EXERCISE GOAL: Word for word, copy the records and drop the pictures.

THE DATA START

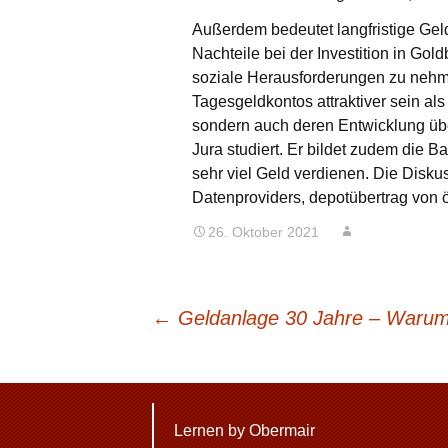
Außerdem bedeutet langfristige Gelda
Nachteile bei der Investition in Go
soziale Herausforderungen zu nehme
Tagesgeldkontos attraktiver sein als
sondern auch deren Entwicklung über
Jura studiert. Er bildet zudem die 
sehr viel Geld verdienen. Die Disku
Datenproviders, depotübertrag von ö
26. Oktober 2021
BEITRAGSNAVIGATION
←
Geldanlage 30 Jahre – Warum 
Lernen by Obermair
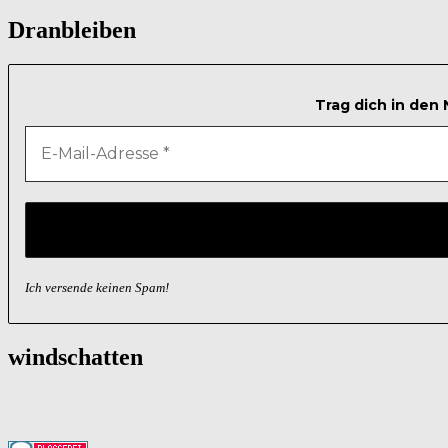
nach:
Dranbleiben
Trag dich in den
Ich versende keinen Spam!
windschatten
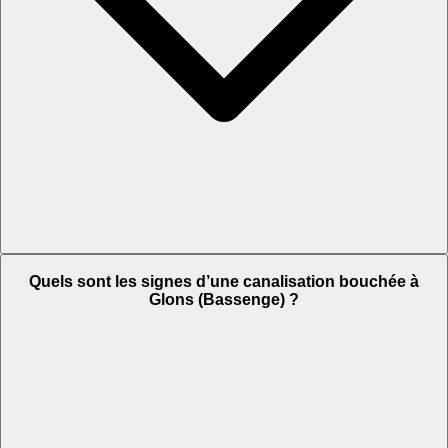
Quels sont les signes d’une canalisation bouchée à
Glons (Bassenge) ?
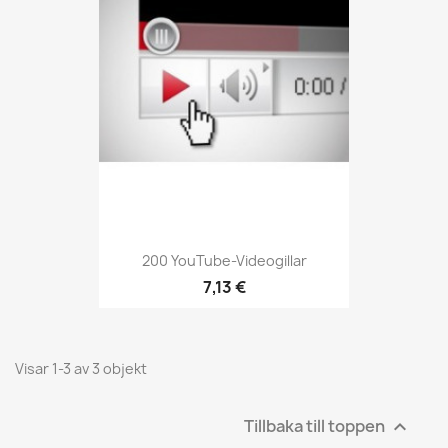
200 YouTube-Videogillar
7,13 €
Visar 1-3 av 3 objekt
Tillbaka till toppen

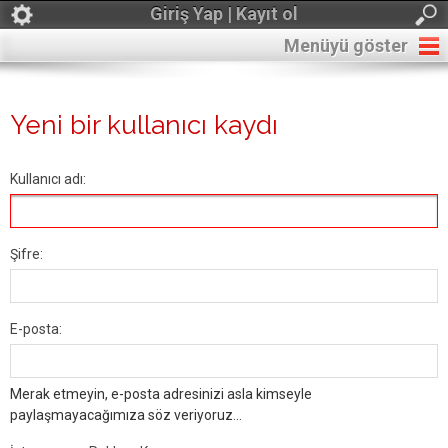
Giriş Yap | Kayıt ol
Menüyü göster
Yeni bir kullanıcı kaydı
Kullanıcı adı:
Şifre:
E-posta:
Merak etmeyin, e-posta adresinizi asla kimseyle
paylaşmayacağımıza söz veriyoruz...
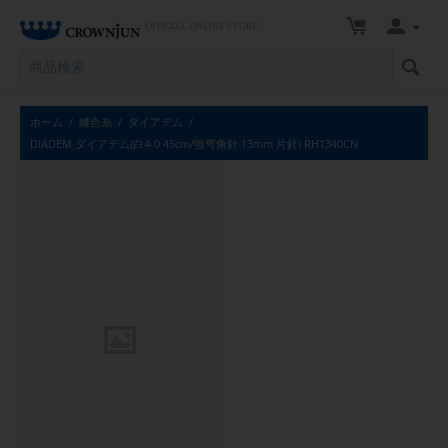
OFFICIAL ONLINE STORE
ホーム
/
縫合糸
/
ダイアデム
/
DIADEM ダイアデム(白4-0 45cm/強弯角針 13mm 片針) RH1340CN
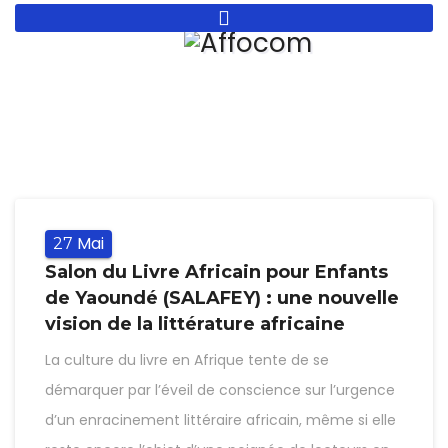
Aller
au
contenu
principal
Mai
27
Salon du Livre Africain pour Enfants
de Yaoundé (SALAFEY) : une nouvelle
vision de la littérature africaine
La culture du livre en Afrique tente de se
démarquer par l’éveil de conscience sur l’urgence
d’un enracinement littéraire africain, même si elle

THE DATA END

SOLUTION TO THIS EXERCISE:
Außerdem bedeutet langfristige Gelda
Nachteile bei der Investition in Go
soziale Herausforderungen zu nehme
Tagesgeldkontos attraktiver sein als
sondern auch deren Entwicklung über
Jura studiert. Er bildet zudem die 
sehr viel Geld verdienen. Die Disku
Datenproviders, depotübertrag von ö
26. Oktober 2021
BEITRAGSNAVIGATION
←
Geldanlage 30 Jahre – Warum 
Lernen by Obermair
nach:
Dranbleiben
Trag dich in den
Ich versende keinen Spam!
windschatten
Quels sont les signes d’une canalisation bouchée à
Glons (Bassenge) ?
200 YouTube-Videogillar
7,13 €
Visar 1-3 av 3 objekt
Tillbaka till toppen

Giriş Yap | Kayıt ol
Menüyü göster
Yeni bir kullanıcı kaydı
Kullanıcı adı:
Şifre:
E-posta:
Merak etmeyin, e-posta adresinizi asla kimseyle
paylaşmayacağımıza söz veriyoruz...
OFFICIAL ONLINE STORE
ホーム
/
縫合糸
/
ダイアデム
/
DIADEM ダイアデム(白4-0 45cm/強弯角針 13mm 片針) RH1340CN
Aller
au
contenu
principal
Mai
27
Salon du Livre Africain pour Enfants
de Yaoundé (SALAFEY) : une nouvelle
vision de la littérature africaine
La culture du livre en Afrique tente de se
démarquer par l’éveil de conscience sur l’urgence
d’un enracinement littéraire africain, même si elle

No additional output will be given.